> TASK TO CARRY OUT
Look for the line containing "Machen wir also" and the line containing "O RITUAL FUNERAL" in the entries below. Copy those two and all lines between them exactly, leaving out pictures.

START DATASET ENTRIES

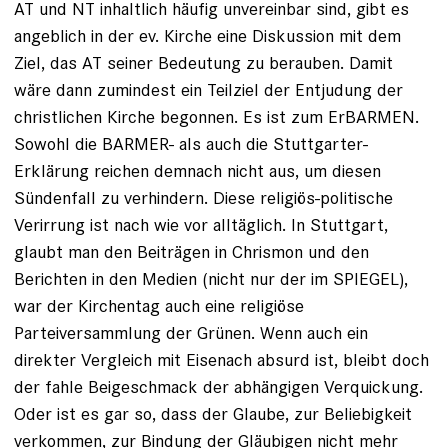
AT und NT inhaltlich häufig unvereinbar sind, gibt es
angeblich in der ev. Kirche eine Diskussion mit dem
Ziel, das AT seiner Bedeutung zu berauben. Damit
wäre dann zumindest ein Teilziel der Entjudung der
christlichen Kirche begonnen. Es ist zum ErBARMEN.
Sowohl die BARMER- als auch die Stuttgarter-
Erklärung reichen demnach nicht aus, um diesen
Sündenfall zu verhindern. Diese religiös-politische
Verirrung ist nach wie vor alltäglich. In Stuttgart,
glaubt man den Beiträgen in Chrismon und den
Berichten in den Medien (nicht nur der im SPIEGEL),
war der Kirchentag auch eine religiöse
Parteiversammlung der Grünen. Wenn auch ein
direkter Vergleich mit Eisenach absurd ist, bleibt doch
der fahle Beigeschmack der abhängigen Verquickung.
Oder ist es gar so, dass der Glaube, zur Beliebigkeit
verkommen, zur Bindung der Gläubigen nicht mehr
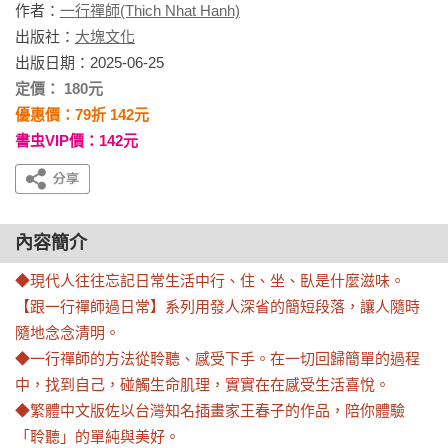
作者：
一行禪師(Thich Nhat Hanh)
出版社：
大塊文化
出版日期：2025-06-25
定價： 180元
優惠價：79折 142元
書虫VIP價：142元
內容簡介
◆現代人往往忘記日常生活中行、住、坐、臥是什麼滋味。
【跟一行禪師過日常】系列用發人深省的簡短段落，讓人隨時
隨地念念清明。

◆一行禪師的方法從聆聽、感受下手。在一切回歸簡單的過程
中，找到自己，碰觸生命肌理，實實在在感受生活喜悅。

◆繁體中文版佐以台灣知名插畫家王春子的作品，陪你體驗
「聆聽」的單純與美好。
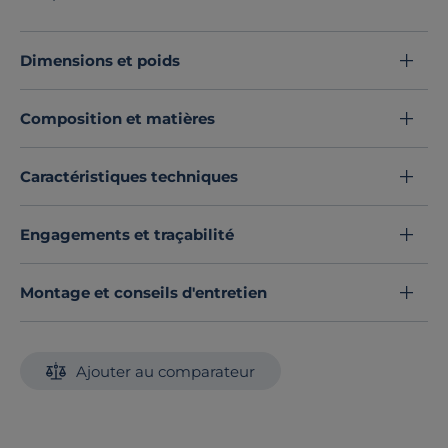
place dans votre maison avec joli style moderne et
industriel.
Découvrez toute notre sélection :
Dimensions et poids
Meubles de rangement bureau
Composition et matières
Caractéristiques techniques
Engagements et traçabilité
Montage et conseils d'entretien
Ajouter au comparateur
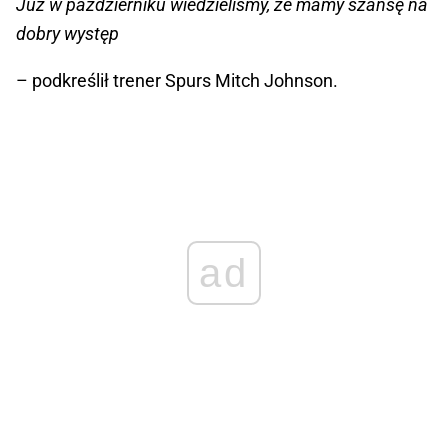
Już w październiku wiedzieliśmy, że mamy szansę na
dobry występ
– podkreślił trener Spurs Mitch Johnson.
ad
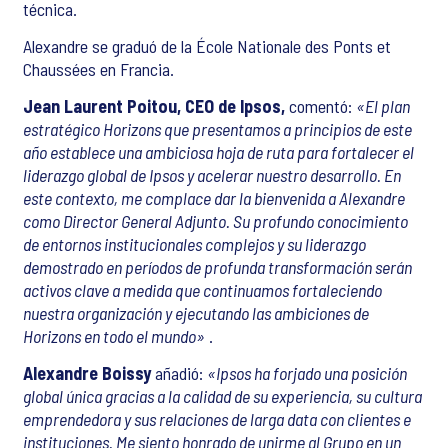
técnica.
Alexandre se graduó de la École Nationale des Ponts et
Chaussées en Francia.
Jean Laurent Poitou, CEO de Ipsos,
comentó:
«El plan
estratégico Horizons que presentamos a principios de este
año establece una ambiciosa hoja de ruta para fortalecer el
liderazgo global de Ipsos y acelerar nuestro desarrollo. En
este contexto, me complace dar la bienvenida a Alexandre
como Director General Adjunto. Su profundo conocimiento
de entornos institucionales complejos y su liderazgo
demostrado en períodos de profunda transformación serán
activos clave a medida que continuamos fortaleciendo
nuestra organización y ejecutando las ambiciones de
Horizons en todo el mundo»
.
Alexandre Boissy
añadió:
«Ipsos ha forjado una posición
global única gracias a la calidad de su experiencia, su cultura
emprendedora y sus relaciones de larga data con clientes e
instituciones. Me siento honrado de unirme al Grupo en un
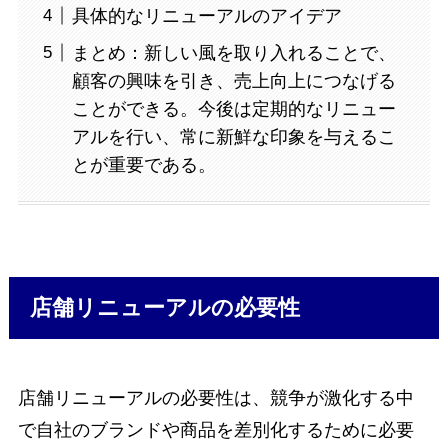
具体的なリニューアルのアイデア
まとめ：新しい風を取り入れることで、
顧客の興味を引き、売上向上につなげる
ことができる。今後は定期的なリニュー
アルを行い、常に新鮮な印象を与えるこ
とが重要である。
店舗リニューアルの必要性
店舗リニューアルの必要性は、競争が激化する中
で自社のブランドや商品を差別化するために必要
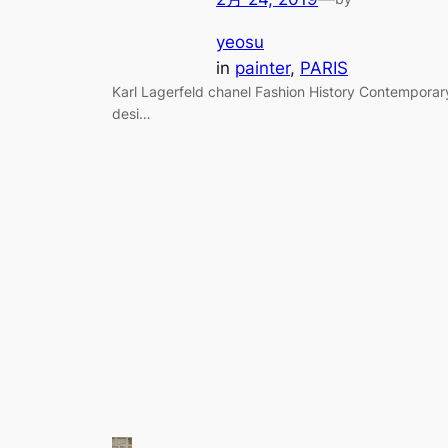
yeosu
in
painter
, 
PARIS
Karl Lagerfeld chanel Fashion History Contemporar
desi…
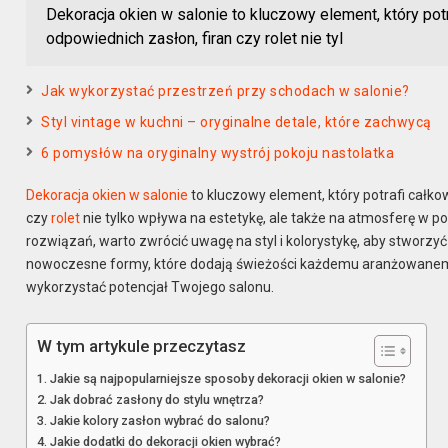
Dekoracja okien w salonie to kluczowy element, który pot
odpowiednich zasłon, firan czy rolet nie tyl
Jak wykorzystać przestrzeń przy schodach w salonie?
Styl vintage w kuchni – oryginalne detale, które zachwycą
6 pomysłów na oryginalny wystrój pokoju nastolatka
Dekoracja okien w salonie
to kluczowy element, który potrafi całko
czy
rolet
nie tylko wpływa na estetykę, ale także na atmosferę w p
rozwiązań, warto zwrócić uwagę na styl i kolorystykę, aby stworzyć
nowoczesne formy, które dodają świeżości każdemu aranżowanemu 
wykorzystać potencjał Twojego salonu.
W tym artykule przeczytasz
Jakie są najpopularniejsze sposoby dekoracji okien w salonie?
Jak dobrać zasłony do stylu wnętrza?
Jakie kolory zasłon wybrać do salonu?
Jakie dodatki do dekoracji okien wybrać?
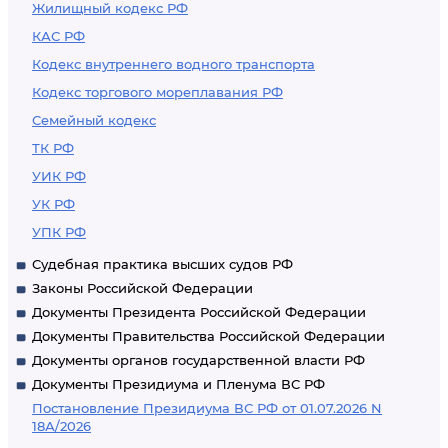
Жилищный кодекс РФ
КАС РФ
Кодекс внутреннего водного транспорта
Кодекс торгового мореплавания РФ
Семейный кодекс
ТК РФ
УИК РФ
УК РФ
УПК РФ
Судебная практика высших судов РФ
Законы Российской Федерации
Документы Президента Российской Федерации
Документы Правительства Российской Федерации
Документы органов государственной власти РФ
Документы Президиума и Пленума ВС РФ
Постановление Президиума ВС РФ от 01.07.2026 N
18А/2026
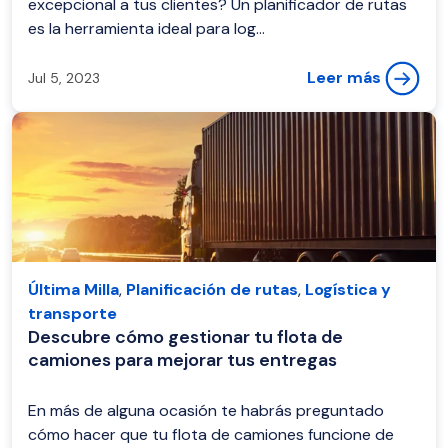
excepcional a tus clientes? Un planificador de rutas
es la herramienta ideal para log...
Leer más
Jul 5, 2023
Última Milla
,
Planificación de rutas
,
Logística y
transporte
Descubre cómo gestionar tu flota de
camiones para mejorar tus entregas
En más de alguna ocasión te habrás preguntado
cómo hacer que tu flota de camiones funcione de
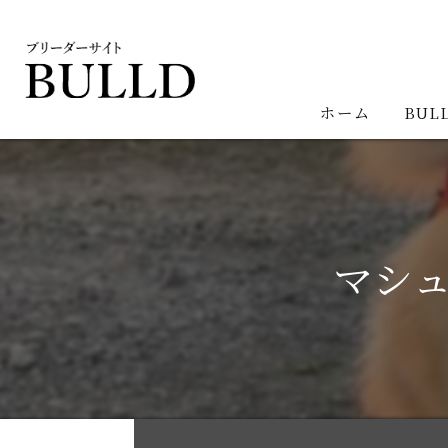
ホーム
BUL
マシュ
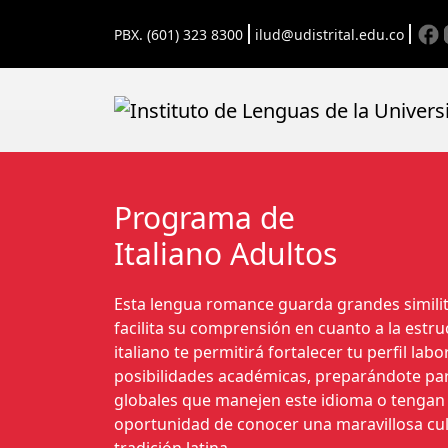
Skip to main content
PBX. (601) 323 8300
ilud@udistrital.edu.co
Programa de
Italiano Adultos
Esta lengua romance guarda grandes similit
facilita su comprensión en cuanto a la estr
italiano te permitirá fortalecer tu perfil lab
posibilidades académicas, preparándote para
globales que manejen este idioma o tengan se
oportunidad de conocer una maravillosa cul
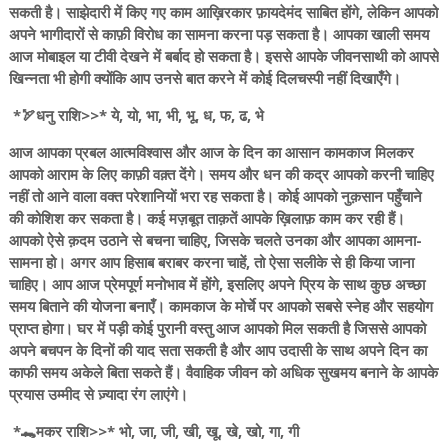
सकती है। साझेदारी में किए गए काम आख़िरकार फ़ायदेमंद साबित होंगे, लेकिन आपको
अपने भागीदारों से काफ़ी विरोध का सामना करना पड़ सकता है। आपका खाली समय
आज मोबाइल या टीवी देखने में बर्बाद हो सकता है। इससे आपके जीवनसाथी को आपसे
खिन्नता भी होगी क्योंकि आप उनसे बात करने में कोई दिलचस्पी नहीं दिखाएँगे।
*🏹धनु राशि>>* ये, यो, भा, भी, भू, ध, फ, ढ, भे
आज आपका प्रबल आत्मविश्वास और आज के दिन का आसान कामकाज मिलकर
आपको आराम के लिए काफ़ी वक़्त देंगे। समय और धन की कद्र आपको करनी चाहिए
नहीं तो आने वाला वक्त परेशानियों भरा रह सकता है। कोई आपको नुक़सान पहुँचाने
की कोशिश कर सकता है। कई मज़बूत ताक़तें आपके ख़िलाफ़ काम कर रही हैं।
आपको ऐसे क़दम उठाने से बचना चाहिए, जिसके चलते उनका और आपका आमना-
सामना हो। अगर आप हिसाब बराबर करना चाहें, तो ऐसा सलीके से ही किया जाना
चाहिए। आप आज प्रेमपूर्ण मनोभाव में होंगे, इसलिए अपने प्रिय के साथ कुछ अच्छा
समय बिताने की योजना बनाएँ। कामकाज के मोर्चे पर आपको सबसे स्नेह और सहयोग
प्राप्त होगा। घर में पड़ी कोई पुरानी वस्तु आज आपको मिल सकती है जिससे आपको
अपने बचपन के दिनों की याद सता सकती है और आप उदासी के साथ अपने दिन का
काफी समय अकेले बिता सकते हैं। वैवाहिक जीवन को अधिक सुखमय बनाने के आपके
प्रयास उम्मीद से ज़्यादा रंग लाएंगे।
*🐊मकर राशि>>* भो, जा, जी, खी, खू, खे, खो, गा, गी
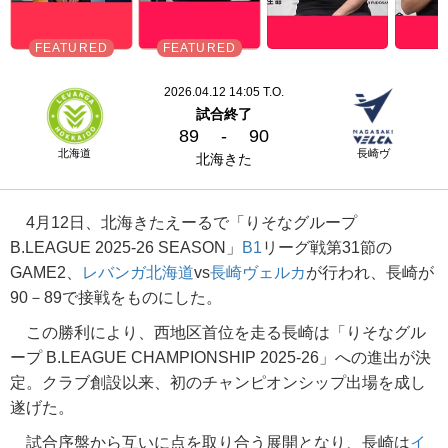
2026.04.12 14:05 T.O.
試合終了
89
-
90
北海道
長崎ヴ
北海きた
4月12日、北海きたえーるで「りそなグループ
B.LEAGUE 2025-26 SEASON」
B1
リーグ戦第31節の
GAME2、
レバンガ北海道
vs
長崎ヴェルカ
が行われ、長崎が
90－89で接戦をものにした。
この勝利により、西地区首位を走る長崎は「りそなグル
ープ B.LEAGUE CHAMPIONSHIP 2025-26」への進出が決
定。クラブ創設以来、初のチャンピオンシップ出場を成し
遂げた。
試合序盤から互いに点を取り合う展開となり、長崎は
イ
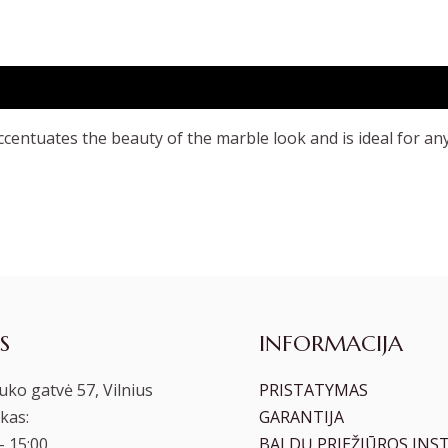
ccentuates the beauty of the marble look and is ideal for an
S
INFORMACIJA
ko gatvė 57, Vilnius
PRISTATYMAS
kas:
GARANTIJA
– 15:00
BALDŲ PRIEŽIŪROS INS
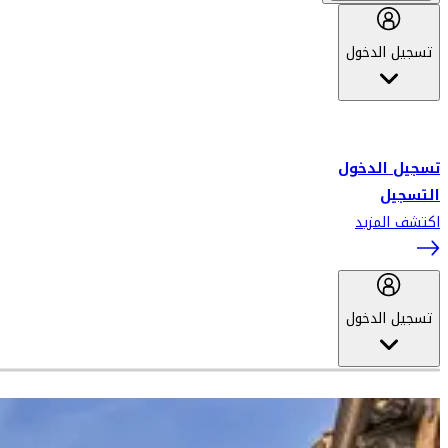
تسجيل الدخول
أهلاً بك في سكاي واردز طيران الإمارات برنامج الولاء المعتمد من قبل
طيران الإمارات، ومؤخراً فلاي دبي.
تسجيل الدخول
التسجيل
اكتشف المزيد
تسجيل الدخول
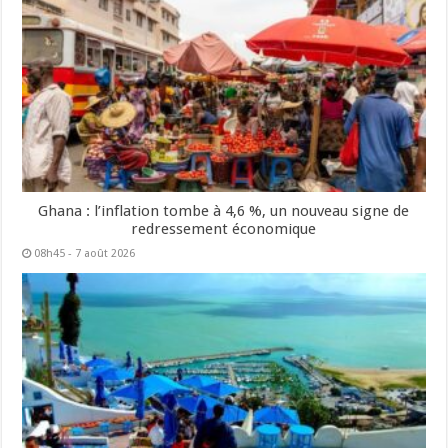
Ghana : l’inflation tombe à 4,6 %, un nouveau signe de
redressement économique
08h45 - 7 août 2026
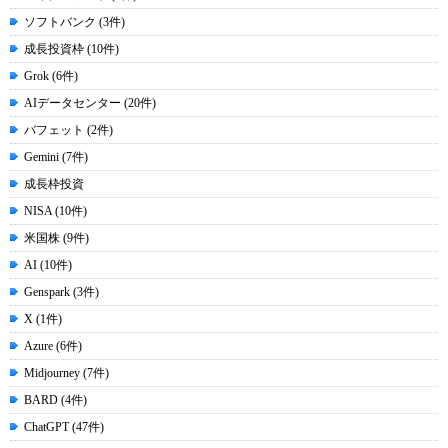
ソフトバンク (3件)
成長投資枠 (10件)
Grok (6件)
AIデータセンター (20件)
バフェット (2件)
Gemini (7件)
成長枠投資
NISA (10件)
米国株 (9件)
AI (10件)
Genspark (3件)
X (1件)
Azure (6件)
Midjourney (7件)
BARD (4件)
ChatGPT (47件)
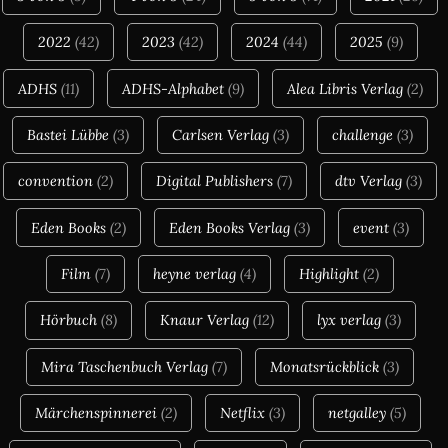
2022
(42)
2023
(42)
2024
(44)
2025
(9)
ADHS
(11)
ADHS-Alphabet
(9)
Alea Libris Verlag
(2)
Bastei Lübbe
(3)
Carlsen Verlag
(3)
challenge
(3)
convention
(2)
Digital Publishers
(7)
dtv Verlag
(3)
Eden Books
(2)
Eden Books Verlag
(3)
event
(3)
Film
(7)
heyne verlag
(4)
Highlight
(2)
Hörbuch
(8)
Knaur Verlag
(12)
lyx verlag
(3)
Mira Taschenbuch Verlag
(7)
Monatsrückblick
(3)
Märchenspinnerei
(2)
Netflix
(3)
netgalley
(5)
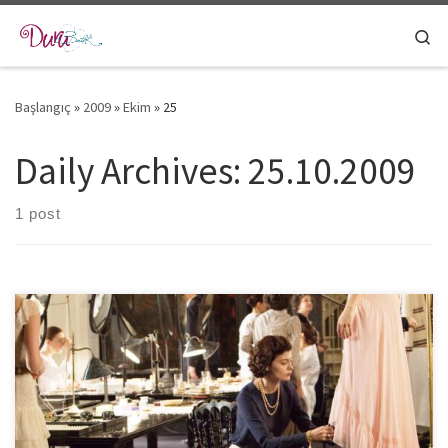
Skip to content
Se
Başlangıç
»
2009
»
Ekim
»
25
Daily Archives:
25.10.2009
1 post
Modada yenilikleri kabul etmekten kaçınan bir zamanda tarzıyla
kadınlara hem rahat bir görünüm sunmuş hem de ilklere adını
vererek devrim […]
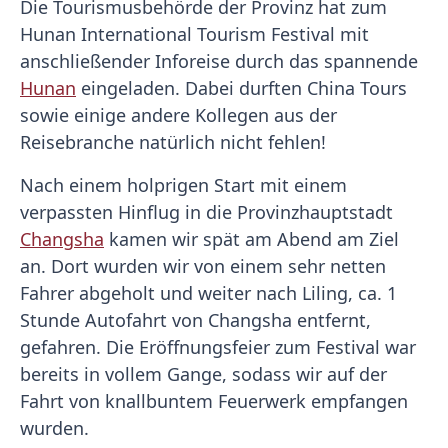
Die Tourismusbehörde der Provinz hat zum
Hunan International Tourism Festival mit
anschließender Inforeise durch das spannende
Hunan
eingeladen. Dabei durften China Tours
sowie einige andere Kollegen aus der
Reisebranche natürlich nicht fehlen!
Nach einem holprigen Start mit einem
verpassten Hinflug in die Provinzhauptstadt
Changsha
kamen wir spät am Abend am Ziel
an. Dort wurden wir von einem sehr netten
Fahrer abgeholt und weiter nach Liling, ca. 1
Stunde Autofahrt von Changsha entfernt,
gefahren. Die Eröffnungsfeier zum Festival war
bereits in vollem Gange, sodass wir auf der
Fahrt von knallbuntem Feuerwerk empfangen
wurden.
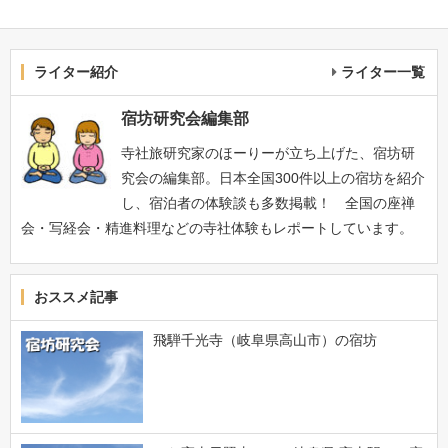
ライター紹介
ライター一覧
宿坊研究会編集部
寺社旅研究家のほーりーが立ち上げた、宿坊研
究会の編集部。日本全国300件以上の宿坊を紹介
し、宿泊者の体験談も多数掲載！ 全国の座禅
会・写経会・精進料理などの寺社体験もレポートしています。
おススメ記事
飛騨千光寺（岐阜県高山市）の宿坊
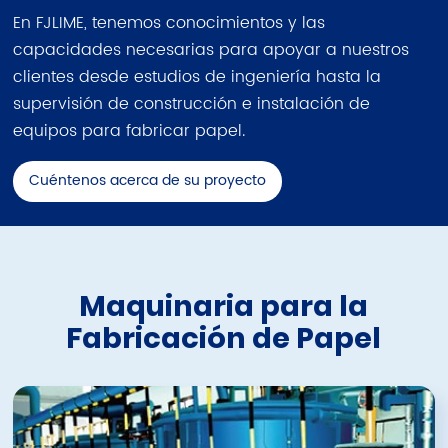
En FJLIME, tenemos conocimientos y las
capacidades necesarias para apoyar a nuestros
clientes desde estudios de ingeniería hasta la
supervisión de construcción e instalación de
equipos para fabricar papel.
Cuéntenos acerca de su proyecto
Maquinaria para la
Fabricación de Papel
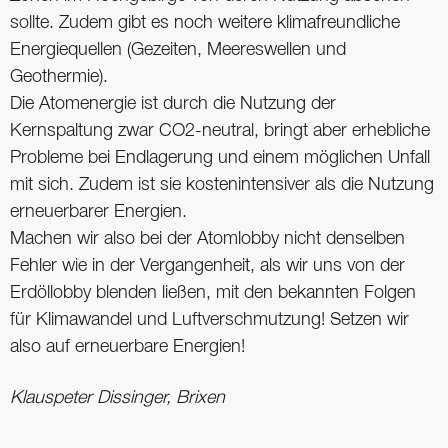
sollte. Zudem gibt es noch weitere klimafreundliche
Energiequellen (Gezeiten, Meereswellen und
Geothermie).
Die Atomenergie ist durch die Nutzung der
Kernspaltung zwar CO2-neutral, bringt aber erhebliche
Probleme bei Endlagerung und einem möglichen Unfall
mit sich. Zudem ist sie kostenintensiver als die Nutzung
erneuerbarer Energien.
Machen wir also bei der Atomlobby nicht denselben
Fehler wie in der Vergangenheit, als wir uns von der
Erdöllobby blenden ließen, mit den bekannten Folgen
für Klimawandel und Luftverschmutzung! Setzen wir
also auf erneuerbare Energien!
Klauspeter Dissinger, Brixen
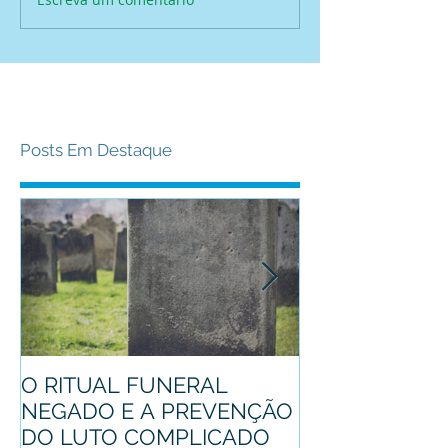
Posts Em Destaque
O RITUAL FUNERAL
Conheça o pro
NEGADO E A PREVENÇÃO
mascote
DO LUTO COMPLICADO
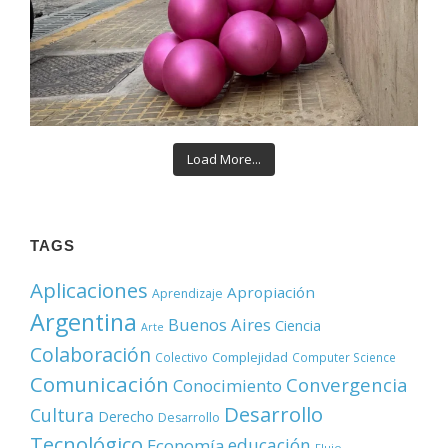
Load More...
TAGS
Aplicaciones
Apropiación
Aprendizaje
Argentina
Buenos Aires
Ciencia
Arte
Colaboración
Complejidad
Colectivo
Computer Science
Comunicación
Convergencia
Conocimiento
Desarrollo
Cultura
Derecho
Desarrollo
Tecnológico
educación
Economía
Flujo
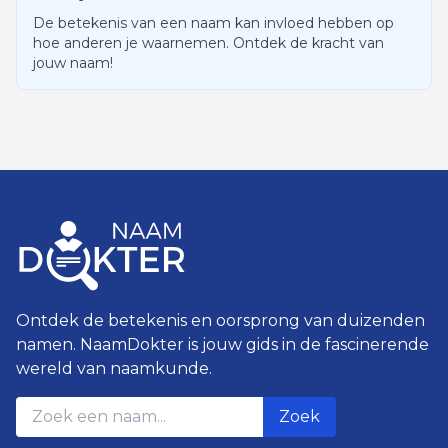
De betekenis van een naam kan invloed hebben op
hoe anderen je waarnemen. Ontdek de kracht van
jouw naam!
Ontdek de betekenis en oorsprong van duizenden
namen. NaamDokter is jouw gids in de fascinerende
wereld van naamkunde.
Zoek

END DATASET ENTRIES

> REPLY TO THE EXERCISE
Machen wir also bei der Atomlobby nicht denselben
Fehler wie in der Vergangenheit, als wir uns von der
Erdöllobby blenden ließen, mit den bekannten Folgen
für Klimawandel und Luftverschmutzung! Setzen wir
also auf erneuerbare Energien!
Klauspeter Dissinger, Brixen
Posts Em Destaque
O RITUAL FUNERAL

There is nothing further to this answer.